The disease presents a variety of disease spectrums from asymptomatic disease state to full-blown cirrhosis. The survival of PBC patients is long because of slow progression and early detection of the disease. Several studies have indicated that PBC may be associated with increased risks of some cancers, such as hepatocellular carcinoma (HCC), breast cancer, pancreatic cancer, and so forth.1-13 CP-673451 chemical structure If an increased risk for some malignancies can be proved, clinical management, surveillance, and follow-up issues will be carefully addressed. However, the results of
previous studies are controversial. The differences noted between the studies may be explained partially by the methodology, sample sizes, and so forth. To date, no published meta-analyses have successfully established the association of PBC with cancer risk. The aim of the present study was to perform a systematic review and meta-analysis to derive a better estimation of the association. CI, confidence interval; HCC, hepatocellular carcinoma; NOS, Newcastle-Ottawa Scale; PBC, primary NVP-BGJ398 ic50 biliary cirrhosis; PIR, proportional incidence ratio; RR, rate ratio; SIR, standardized incidence ratio.

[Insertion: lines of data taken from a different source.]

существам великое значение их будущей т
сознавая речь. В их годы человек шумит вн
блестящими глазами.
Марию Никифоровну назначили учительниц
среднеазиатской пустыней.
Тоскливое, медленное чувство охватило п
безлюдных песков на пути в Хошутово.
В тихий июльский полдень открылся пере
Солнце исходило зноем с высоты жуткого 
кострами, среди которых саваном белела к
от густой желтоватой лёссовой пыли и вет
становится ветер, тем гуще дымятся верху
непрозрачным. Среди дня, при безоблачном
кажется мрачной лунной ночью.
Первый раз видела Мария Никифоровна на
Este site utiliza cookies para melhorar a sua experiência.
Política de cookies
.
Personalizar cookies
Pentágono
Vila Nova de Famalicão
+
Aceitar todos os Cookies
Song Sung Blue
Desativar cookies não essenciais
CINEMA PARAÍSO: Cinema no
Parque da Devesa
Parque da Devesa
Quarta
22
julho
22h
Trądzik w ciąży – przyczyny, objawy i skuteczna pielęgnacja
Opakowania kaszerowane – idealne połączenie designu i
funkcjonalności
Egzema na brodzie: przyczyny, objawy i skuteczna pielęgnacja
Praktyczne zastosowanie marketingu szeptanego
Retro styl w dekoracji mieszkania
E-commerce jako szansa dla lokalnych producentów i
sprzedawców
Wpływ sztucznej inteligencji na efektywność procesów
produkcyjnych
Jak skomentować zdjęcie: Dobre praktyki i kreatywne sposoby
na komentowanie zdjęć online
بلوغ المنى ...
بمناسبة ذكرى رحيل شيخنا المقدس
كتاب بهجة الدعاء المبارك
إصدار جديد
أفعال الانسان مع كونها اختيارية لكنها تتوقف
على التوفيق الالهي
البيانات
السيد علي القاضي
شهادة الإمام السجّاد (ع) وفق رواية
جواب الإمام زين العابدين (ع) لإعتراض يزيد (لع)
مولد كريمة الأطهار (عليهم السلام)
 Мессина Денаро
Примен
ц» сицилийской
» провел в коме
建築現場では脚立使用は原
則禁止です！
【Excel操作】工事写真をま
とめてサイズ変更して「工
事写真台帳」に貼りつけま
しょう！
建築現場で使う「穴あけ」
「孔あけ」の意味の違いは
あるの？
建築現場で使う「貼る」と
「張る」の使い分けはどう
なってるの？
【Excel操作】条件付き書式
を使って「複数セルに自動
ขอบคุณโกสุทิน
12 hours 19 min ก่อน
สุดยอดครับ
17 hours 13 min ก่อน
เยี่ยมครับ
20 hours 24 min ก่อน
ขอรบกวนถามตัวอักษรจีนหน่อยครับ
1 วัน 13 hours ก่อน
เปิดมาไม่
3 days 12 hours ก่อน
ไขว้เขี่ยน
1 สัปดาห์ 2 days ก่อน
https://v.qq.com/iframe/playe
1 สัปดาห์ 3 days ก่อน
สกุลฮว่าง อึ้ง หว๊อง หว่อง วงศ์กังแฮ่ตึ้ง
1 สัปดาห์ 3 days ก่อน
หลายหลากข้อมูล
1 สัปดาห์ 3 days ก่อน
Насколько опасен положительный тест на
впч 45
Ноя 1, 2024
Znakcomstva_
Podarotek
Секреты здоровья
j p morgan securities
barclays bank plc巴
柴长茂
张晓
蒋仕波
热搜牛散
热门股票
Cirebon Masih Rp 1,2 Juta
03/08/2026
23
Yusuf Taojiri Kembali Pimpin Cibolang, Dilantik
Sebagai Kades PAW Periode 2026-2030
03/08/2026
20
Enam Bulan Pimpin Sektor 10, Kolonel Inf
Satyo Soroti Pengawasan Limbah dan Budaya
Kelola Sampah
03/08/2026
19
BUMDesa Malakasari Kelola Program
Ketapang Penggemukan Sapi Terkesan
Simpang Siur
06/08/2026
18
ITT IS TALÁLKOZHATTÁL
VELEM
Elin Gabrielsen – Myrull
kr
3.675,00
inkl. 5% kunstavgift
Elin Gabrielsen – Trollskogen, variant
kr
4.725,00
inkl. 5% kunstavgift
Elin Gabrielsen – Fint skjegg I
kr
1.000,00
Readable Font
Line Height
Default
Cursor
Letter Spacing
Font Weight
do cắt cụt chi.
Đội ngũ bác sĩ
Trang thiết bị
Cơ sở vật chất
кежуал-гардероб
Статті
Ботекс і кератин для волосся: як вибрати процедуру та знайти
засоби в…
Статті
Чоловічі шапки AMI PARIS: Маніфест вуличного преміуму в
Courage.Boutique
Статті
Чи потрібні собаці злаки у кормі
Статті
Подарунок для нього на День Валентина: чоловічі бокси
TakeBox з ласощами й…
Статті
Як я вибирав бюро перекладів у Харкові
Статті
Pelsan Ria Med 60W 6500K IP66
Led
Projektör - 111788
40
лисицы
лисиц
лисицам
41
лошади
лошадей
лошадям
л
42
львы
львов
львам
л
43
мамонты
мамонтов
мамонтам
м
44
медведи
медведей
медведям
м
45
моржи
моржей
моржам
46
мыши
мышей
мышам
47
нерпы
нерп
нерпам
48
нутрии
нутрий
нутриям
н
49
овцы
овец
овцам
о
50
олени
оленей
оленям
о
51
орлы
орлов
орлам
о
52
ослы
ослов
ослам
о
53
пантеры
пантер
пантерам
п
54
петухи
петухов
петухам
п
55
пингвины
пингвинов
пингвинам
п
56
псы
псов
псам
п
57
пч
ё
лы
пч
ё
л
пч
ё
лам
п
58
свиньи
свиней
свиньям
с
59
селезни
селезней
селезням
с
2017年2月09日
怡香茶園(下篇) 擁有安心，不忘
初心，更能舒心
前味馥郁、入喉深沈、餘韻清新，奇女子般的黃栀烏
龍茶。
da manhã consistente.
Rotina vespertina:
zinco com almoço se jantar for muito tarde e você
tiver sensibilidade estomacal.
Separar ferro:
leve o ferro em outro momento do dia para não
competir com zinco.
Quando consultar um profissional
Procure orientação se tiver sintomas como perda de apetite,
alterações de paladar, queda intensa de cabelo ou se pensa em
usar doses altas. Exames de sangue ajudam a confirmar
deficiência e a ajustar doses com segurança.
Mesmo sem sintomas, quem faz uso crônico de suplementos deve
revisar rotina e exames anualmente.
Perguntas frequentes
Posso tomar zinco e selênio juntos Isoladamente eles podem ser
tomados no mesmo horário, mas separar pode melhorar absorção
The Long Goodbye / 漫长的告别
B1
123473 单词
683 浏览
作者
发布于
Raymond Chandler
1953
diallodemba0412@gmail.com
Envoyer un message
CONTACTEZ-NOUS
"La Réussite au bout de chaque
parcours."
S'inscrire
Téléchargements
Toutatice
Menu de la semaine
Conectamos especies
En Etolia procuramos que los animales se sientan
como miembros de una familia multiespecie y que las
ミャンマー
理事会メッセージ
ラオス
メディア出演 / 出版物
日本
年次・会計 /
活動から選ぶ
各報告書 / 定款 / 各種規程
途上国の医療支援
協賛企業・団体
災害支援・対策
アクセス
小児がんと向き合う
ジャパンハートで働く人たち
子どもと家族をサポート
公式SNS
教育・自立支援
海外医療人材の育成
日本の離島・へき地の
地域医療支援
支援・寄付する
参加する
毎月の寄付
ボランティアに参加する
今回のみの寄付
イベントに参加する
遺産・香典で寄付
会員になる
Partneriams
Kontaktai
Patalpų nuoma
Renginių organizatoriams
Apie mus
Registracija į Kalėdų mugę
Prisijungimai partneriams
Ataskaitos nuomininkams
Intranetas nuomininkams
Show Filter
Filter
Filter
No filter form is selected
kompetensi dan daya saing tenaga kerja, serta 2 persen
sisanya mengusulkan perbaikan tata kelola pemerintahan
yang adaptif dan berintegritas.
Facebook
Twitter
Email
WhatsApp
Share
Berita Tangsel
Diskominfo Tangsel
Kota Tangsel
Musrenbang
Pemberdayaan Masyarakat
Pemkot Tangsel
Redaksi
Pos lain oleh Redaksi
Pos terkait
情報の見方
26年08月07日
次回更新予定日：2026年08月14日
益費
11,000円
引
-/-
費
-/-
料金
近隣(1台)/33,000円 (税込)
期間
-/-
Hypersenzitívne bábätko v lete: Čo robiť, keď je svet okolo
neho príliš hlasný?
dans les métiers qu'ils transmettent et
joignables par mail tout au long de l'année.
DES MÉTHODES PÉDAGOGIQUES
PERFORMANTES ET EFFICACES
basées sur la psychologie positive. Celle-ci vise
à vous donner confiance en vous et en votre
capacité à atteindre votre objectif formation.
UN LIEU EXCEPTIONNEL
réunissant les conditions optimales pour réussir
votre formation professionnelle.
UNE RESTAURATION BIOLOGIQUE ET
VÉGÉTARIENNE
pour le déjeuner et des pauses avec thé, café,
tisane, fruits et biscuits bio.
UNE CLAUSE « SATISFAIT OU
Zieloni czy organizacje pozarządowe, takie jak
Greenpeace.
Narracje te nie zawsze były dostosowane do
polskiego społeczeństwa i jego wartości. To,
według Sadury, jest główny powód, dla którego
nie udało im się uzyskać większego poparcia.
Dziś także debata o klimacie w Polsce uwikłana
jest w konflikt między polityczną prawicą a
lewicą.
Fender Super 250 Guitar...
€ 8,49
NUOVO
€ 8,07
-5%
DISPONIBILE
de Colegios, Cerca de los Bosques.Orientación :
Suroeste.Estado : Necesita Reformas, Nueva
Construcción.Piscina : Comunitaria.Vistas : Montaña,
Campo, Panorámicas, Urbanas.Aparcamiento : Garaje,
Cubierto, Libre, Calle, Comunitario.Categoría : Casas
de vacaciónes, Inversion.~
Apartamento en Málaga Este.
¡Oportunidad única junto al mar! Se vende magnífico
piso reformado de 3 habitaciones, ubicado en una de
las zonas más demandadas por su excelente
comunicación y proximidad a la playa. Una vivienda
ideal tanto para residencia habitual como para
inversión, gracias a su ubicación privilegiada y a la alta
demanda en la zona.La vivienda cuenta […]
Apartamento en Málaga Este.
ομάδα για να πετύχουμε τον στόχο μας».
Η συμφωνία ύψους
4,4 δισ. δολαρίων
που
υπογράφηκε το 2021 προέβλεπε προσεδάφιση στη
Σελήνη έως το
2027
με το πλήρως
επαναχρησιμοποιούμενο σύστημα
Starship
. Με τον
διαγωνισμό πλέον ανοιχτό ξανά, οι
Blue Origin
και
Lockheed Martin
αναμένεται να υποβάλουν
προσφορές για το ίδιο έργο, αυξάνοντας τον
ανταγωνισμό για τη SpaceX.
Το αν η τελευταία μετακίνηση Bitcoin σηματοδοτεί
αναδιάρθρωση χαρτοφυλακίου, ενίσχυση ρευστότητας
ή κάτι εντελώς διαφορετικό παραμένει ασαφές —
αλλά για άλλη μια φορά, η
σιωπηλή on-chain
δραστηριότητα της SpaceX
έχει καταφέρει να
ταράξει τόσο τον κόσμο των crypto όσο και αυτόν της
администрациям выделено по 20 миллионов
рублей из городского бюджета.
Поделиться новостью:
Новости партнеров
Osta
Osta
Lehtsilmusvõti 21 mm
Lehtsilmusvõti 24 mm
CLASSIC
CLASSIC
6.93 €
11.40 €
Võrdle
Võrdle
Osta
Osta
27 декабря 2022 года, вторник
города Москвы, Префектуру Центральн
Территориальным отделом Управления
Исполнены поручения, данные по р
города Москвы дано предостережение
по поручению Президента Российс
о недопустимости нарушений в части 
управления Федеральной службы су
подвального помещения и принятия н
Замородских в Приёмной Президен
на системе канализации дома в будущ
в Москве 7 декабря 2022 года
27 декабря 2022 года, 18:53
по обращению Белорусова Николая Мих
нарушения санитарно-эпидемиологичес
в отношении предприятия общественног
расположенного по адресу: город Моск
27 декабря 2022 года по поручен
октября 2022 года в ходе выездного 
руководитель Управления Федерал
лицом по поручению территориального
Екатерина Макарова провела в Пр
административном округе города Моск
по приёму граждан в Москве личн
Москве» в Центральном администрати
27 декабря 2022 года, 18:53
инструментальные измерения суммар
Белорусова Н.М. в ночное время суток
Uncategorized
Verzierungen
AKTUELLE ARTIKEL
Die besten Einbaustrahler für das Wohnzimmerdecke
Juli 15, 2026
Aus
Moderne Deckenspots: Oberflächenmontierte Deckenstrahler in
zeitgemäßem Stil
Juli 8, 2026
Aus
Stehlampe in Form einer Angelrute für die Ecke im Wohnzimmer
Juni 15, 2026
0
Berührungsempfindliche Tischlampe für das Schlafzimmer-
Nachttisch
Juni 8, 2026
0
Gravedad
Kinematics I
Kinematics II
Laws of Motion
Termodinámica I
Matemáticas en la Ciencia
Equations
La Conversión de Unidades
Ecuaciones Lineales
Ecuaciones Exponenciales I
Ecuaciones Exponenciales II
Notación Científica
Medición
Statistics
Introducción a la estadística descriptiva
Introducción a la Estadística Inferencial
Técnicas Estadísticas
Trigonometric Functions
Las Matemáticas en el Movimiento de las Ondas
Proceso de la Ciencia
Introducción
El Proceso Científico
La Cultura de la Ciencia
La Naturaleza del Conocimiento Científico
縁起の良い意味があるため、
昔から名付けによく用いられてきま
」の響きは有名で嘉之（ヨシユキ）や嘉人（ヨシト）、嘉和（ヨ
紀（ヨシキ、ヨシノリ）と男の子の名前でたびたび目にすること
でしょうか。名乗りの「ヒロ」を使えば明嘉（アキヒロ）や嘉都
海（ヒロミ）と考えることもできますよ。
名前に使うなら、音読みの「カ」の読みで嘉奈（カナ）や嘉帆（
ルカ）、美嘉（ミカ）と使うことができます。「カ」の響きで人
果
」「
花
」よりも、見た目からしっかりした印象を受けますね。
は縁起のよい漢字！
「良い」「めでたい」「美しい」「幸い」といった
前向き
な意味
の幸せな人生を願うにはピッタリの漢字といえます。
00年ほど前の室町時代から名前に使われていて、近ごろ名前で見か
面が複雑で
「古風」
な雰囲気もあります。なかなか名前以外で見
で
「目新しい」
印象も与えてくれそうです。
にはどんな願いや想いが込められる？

A literature search of the PubMed and EMBASE databases was conducted for English-language studies published before
November 2011 using combinations of the following terms: primary biliary cirrhosis and cancer; malignancy; malignancies; neoplasm; tumor; carcinoma; and lymphoma. All eligible articles MCE were retrieved, and their references were checked for other relevant studies. Studies were included in the meta-analysis if they fulfilled the following inclusion criteria: (1) cohort or case-control design;
(2) PBC as one of the exposure interests; (3) cancer as one of the outcome of interests; (4) rate ratio, hazard ratio, or standardized incidence ratio with 95% confidence intervals (CIs) (or with data to calculate them) available; and (5) independent study. In case of multiple reports on the same population or subpopulation, we included only data from the latest or complete studies with the largest numbers of cases and controls. Studies were excluded if the effect size could not be calculated according to these studies. When studies provided more than one rate ratio (RR) according to the duration of PBC before malignancy was diagnosed, the RRs for individuals diagnosed with PBC more than 1 year prior to the diagnosis of malignancy were extracted and combined. Quality assessment was performed using the Newcastle-Ottawa Scale (NOS).14 There are a total of eight items in the NOS categorized into three dimensions: selection, comparability, and—depending on the study type—outcome (cohort) or exposure (case-control). A star system of the NOS has been developed for the assessment.